Synchronicity Is Not a Phenomenon but the Ontological Ground of Astrology
Greene’s treatment of synchronicity in the book’s third section moves well beyond Jung’s cautious formulations. She observes that the “importance of the experience for the individual is not necessarily in proportion to the ‘power’ of the transit or progression according to conventional astrological rules,” which means something other than mechanical correspondence is operating. That “something” is the Self’s intention, manifesting through whatever planetary channel is available at the “right moment.” This is a direct challenge to both statistical astrology and naïve fatalism. Greene’s position is that the birth chart does not cause events any more than a clock causes noon; rather, chart and life unfold from the same archetypal root, which is the Self as Jung defined it — “the whole range of psychic phenomena in man,” expressing “the unity of the personality as a whole.” The convergence with Jung’s late essay on synchronicity is clear, but Greene pushes further by demonstrating the principle across dozens of case histories where outer catastrophe and inner transformation prove to be two faces of one event.

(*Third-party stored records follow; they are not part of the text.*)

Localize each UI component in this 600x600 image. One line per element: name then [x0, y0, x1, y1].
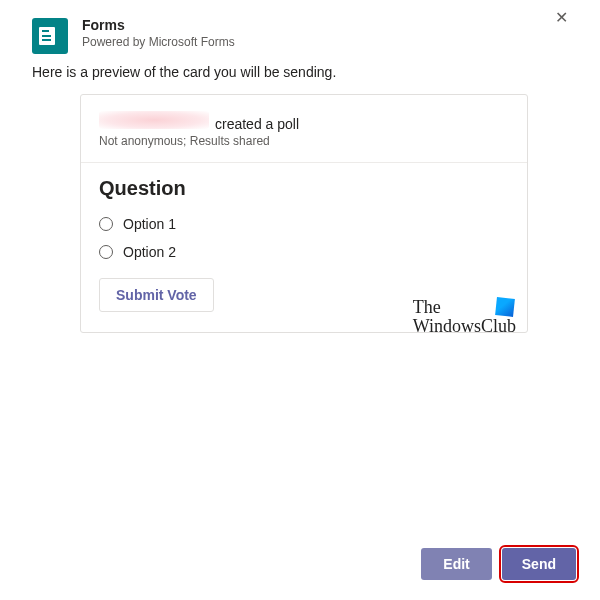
close-icon[interactable]: ✕ — [549, 8, 574, 28]
radio-icon — [99, 217, 113, 231]
poll-option-label: Option 1 — [123, 216, 176, 232]
created-poll-text: created a poll — [215, 116, 299, 132]
poll-option-2[interactable]: Option 2 — [99, 238, 509, 266]
author-name-redacted — [99, 111, 209, 129]
edit-button[interactable]: Edit — [421, 548, 491, 580]
radio-icon — [99, 245, 113, 259]
poll-question: Question — [99, 177, 509, 200]
preview-description: Here is a preview of the card you will b… — [0, 62, 600, 94]
card-divider — [81, 162, 527, 163]
card-author-row: created a poll — [99, 111, 509, 132]
poll-meta-text: Not anonymous; Results shared — [99, 134, 509, 148]
app-subtitle: Powered by Microsoft Forms — [82, 35, 535, 49]
send-button[interactable]: Send — [502, 548, 576, 580]
poll-option-1[interactable]: Option 1 — [99, 210, 509, 238]
header-text-block: Forms Powered by Microsoft Forms — [82, 16, 535, 49]
poll-option-label: Option 2 — [123, 244, 176, 260]
app-title: Forms — [82, 16, 535, 34]
dialog-header: Forms Powered by Microsoft Forms ✕ — [0, 0, 600, 62]
poll-preview-card: created a poll Not anonymous; Results sh… — [80, 94, 528, 333]
submit-vote-button[interactable]: Submit Vote — [99, 278, 214, 312]
dialog-footer: Edit Send — [421, 548, 576, 580]
forms-app-icon — [32, 18, 68, 54]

For anyone entering depth psychology today, The Astrology of Fate does something no other work in the tradition does: it makes the abstract Jungian concept of the Self empirically tangible by tying it to a visible, calculable structure — the natal chart — without reducing either psychology or astrology to mechanism. It is the only book that holds Moira, daimon, and synchronicity in a single frame and refuses to resolve their tension. That refusal is its deepest teaching.
Sources Cited
- Greene, L. (1984). The Astrology of Fate. Weiser Books.
- Jung, C.G. (1951). Aion: Researches into the Phenomenology of the Self. Collected Works, Vol. 9ii. Princeton University Press.
- Kerenyi, K. (1976). Hermes: Guide of Souls. Spring Publications.
- Dodds, E.R. (1951). The Greeks and the Irrational. University of California Press.